It’s not an understatement to say that blockchain is probably the most disruptive technology in the modern digital economy. It may also be the most controversial. As the most transformative technology in recent history, blockchain will both enable new industrial applications and modernize many antiquated ones. While centralized, highly available systems — from mainframe to modern public or private cloud — power the world’s institutions and have proven ability to cope with millions of transactions, blockchain offers an alternate future. With it comes the promise of decentralization, which raises hopes of democratization and stokes the fears of many monopolized institutions.
The next-generation blockchain is potentially a viable platform for security, artificial intelligence, predictive analytics, e-government, and IoT, among many other applications. We can become particularly enamored of new technologies, seeing in them unlimited possibility when in fact there are very real limits. Take AI, for example. While it has gained substantial momentum in recent months, to some — especially some machine learning experts — the potential is overhyped. Consider machine learning vs. the human mind. In 1997, IBM Deep Blue could beat Garry Kasparov in chess, but only after a long period of training. And yet, its skills were not transferable, as are those of humans: Deep Blue could not play poker, but we can. By comparison, blockchain can disrupt many of the aforementioned sectors today by combining a powerful, secure distributed ledger with machine learning and AI systems for control and auditability. In addition, one of the most critical issues of our era is data governance, control, and sharing by the respective individuals; and this is one of the most promising applications of blockchain technology.
Blockchain’s ascent has been fueled by the meteoric rise of Bitcoin in the last two years. When Bitcoin hit a frenzied high of over $16,000 in November 2017, blockchain was the hottest of hot topics at conferences worldwide. In the time since both Bitcoin and blockchain technology has gone through the typical technology adoption lifecycle. The mania has settled down somewhat, though these technologies are certainly here to stay. While many companies are certainly still watching intently the trends on the blockchain, a handful of startups in different industries are moving towards tokenization of their respective domains. They are doing so for good reason: many early startup companies managed to secure funding in ICO (Initial Coin Offering) by means of being a “utility token” provider. This digital token of cryptocurrency is issued to fund development of the cryptocurrency and can be later used to purchase a good or service offered by the issuer of the cryptocurrency. In this way, tokens enable fundraising for the startup. The initial cost of entry was fairly low, requiring only a sophisticated whitepaper to secure an ICO.

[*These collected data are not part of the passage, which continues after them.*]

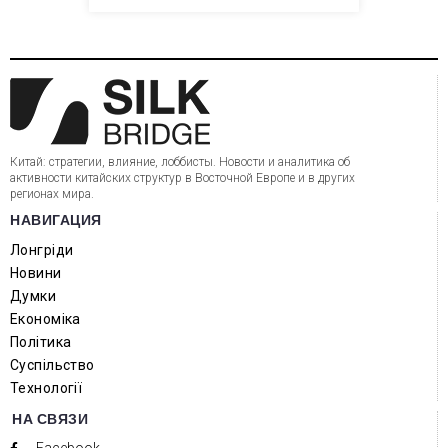
Китай: стратегии, влияние, лоббисты. Новости и аналитика об
активности китайских структур в Восточной Европе и в других
регионах мира.
НАВИГАЦИЯ
Лонгріди
Новини
Думки
Економіка
Політика
Суспільство
Технології
НА СВЯЗИ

If this sounds too good to be true, it is. As more and more startups failed to deliver on their promises, the tokenized economy experienced its first setbacks. While some governments stopped the ICO altogether, others took the initiative to support the crypto economy. Gibraltar and Malta are still considered a safe haven for the crypto-economy. Singapore allows payment with Luna and some coffee shops in the country accept crypto-payment.

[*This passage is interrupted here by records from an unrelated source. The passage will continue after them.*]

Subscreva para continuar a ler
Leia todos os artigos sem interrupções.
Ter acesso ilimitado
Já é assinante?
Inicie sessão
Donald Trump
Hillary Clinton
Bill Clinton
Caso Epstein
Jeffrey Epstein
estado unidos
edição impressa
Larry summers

It shouldn’t come as a surprise that cryptocurrencies, in general, are subject to increasing government scrutiny and control. They pose a threat to traditional systems in many industries. The most giant and vulnerable among these may be the worldwide banking system. Yet, even here, an element of ‘if you can’t beat ’em, join ’em’ is creeping in. Some institutions are experimenting with different versions of cryptocurrencies. Understanding the volatility of some of the cryptocurrencies, some institutions started to use Ripple, which is currently in use with companies such as UniCredit, UBS, and Santander. It has been increasingly adopted by banks and payment networks as settlement infrastructure technology, with American Banker explaining that “from [the] banks’ perspective, distributed ledgers like the Ripple system have a number of advantages over cryptocurrencies like Bitcoin and Ethereum.” Many cryptocurrency experts see the volatility of crypto in institutions which will most likely lose the biggest power, mainly governments as well as big banks.

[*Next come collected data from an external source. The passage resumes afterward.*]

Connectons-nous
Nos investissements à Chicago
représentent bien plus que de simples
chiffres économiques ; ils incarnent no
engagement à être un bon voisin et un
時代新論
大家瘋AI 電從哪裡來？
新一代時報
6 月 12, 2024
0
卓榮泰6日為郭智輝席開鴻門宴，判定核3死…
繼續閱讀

Banking and the crypto-economy show just one particular application of blockchain technology. It is also driving many PoCs, startups and powerful applications in cybersecurity, and supply chain management (including provenance, fluent, skuchain), for forecasting (angur), for insurance and private transport (arcade city, la´zooz, inmediate), for cloud storage (storj), for charity (bitgive), for public benefits (govcoin), for healthcare (gem, tierion), for energy management (transactivegrid), for online music (mycelia), for retail (OpenBazaar), and for real estate (ubitquity,leaxcoin), to name a few.